To do:
Treat the line with "Pakkesporing (356, 2036)" as the starting point. Write it out and every line after it through the end of the listing below, exactly.
*** Supplied entries ***
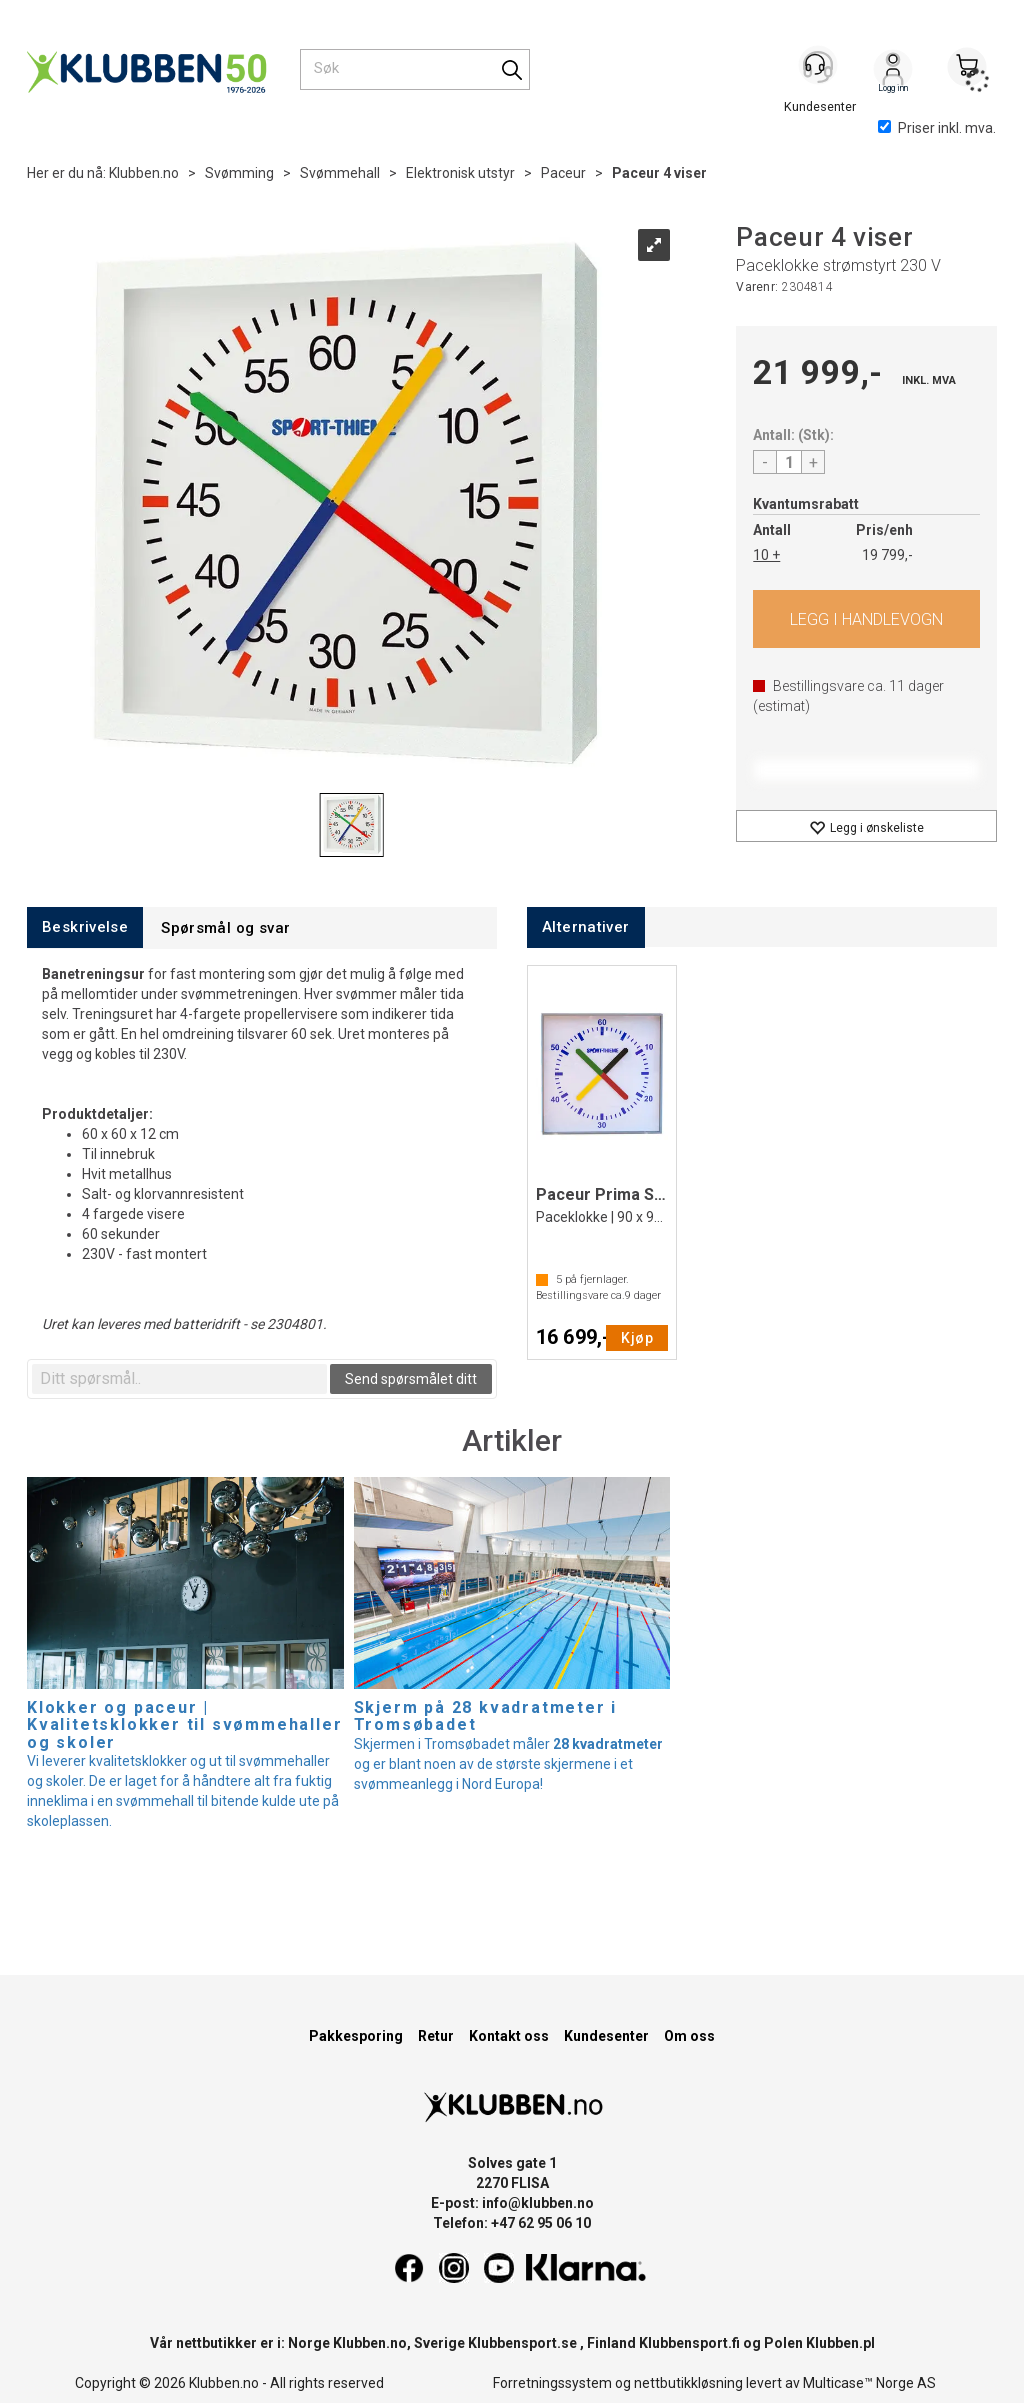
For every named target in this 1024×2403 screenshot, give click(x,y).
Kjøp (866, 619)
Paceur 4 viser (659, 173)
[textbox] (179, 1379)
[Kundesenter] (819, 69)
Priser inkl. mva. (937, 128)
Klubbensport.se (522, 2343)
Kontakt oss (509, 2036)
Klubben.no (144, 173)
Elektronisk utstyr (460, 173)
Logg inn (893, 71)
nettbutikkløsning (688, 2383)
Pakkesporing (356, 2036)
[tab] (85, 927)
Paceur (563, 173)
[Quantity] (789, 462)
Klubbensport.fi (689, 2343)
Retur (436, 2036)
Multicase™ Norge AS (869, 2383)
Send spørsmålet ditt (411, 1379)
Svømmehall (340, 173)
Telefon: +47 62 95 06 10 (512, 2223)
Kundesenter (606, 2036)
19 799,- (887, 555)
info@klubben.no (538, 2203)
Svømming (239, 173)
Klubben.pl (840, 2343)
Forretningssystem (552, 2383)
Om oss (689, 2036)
*** End of Supplied entries ***
Solved problem:
Pakkesporing (356, 2036)
[tab] (85, 927)
Paceur (563, 173)
[Quantity] (789, 462)
Klubbensport.fi (689, 2343)
Retur (436, 2036)
Multicase™ Norge AS (869, 2383)
Send spørsmålet ditt (411, 1379)
Svømmehall (340, 173)
Telefon: +47 62 95 06 10 (512, 2223)
Kundesenter (606, 2036)
19 799,- (887, 555)
info@klubben.no (538, 2203)
Svømming (239, 173)
Klubben.pl (840, 2343)
Forretningssystem (552, 2383)
Om oss (689, 2036)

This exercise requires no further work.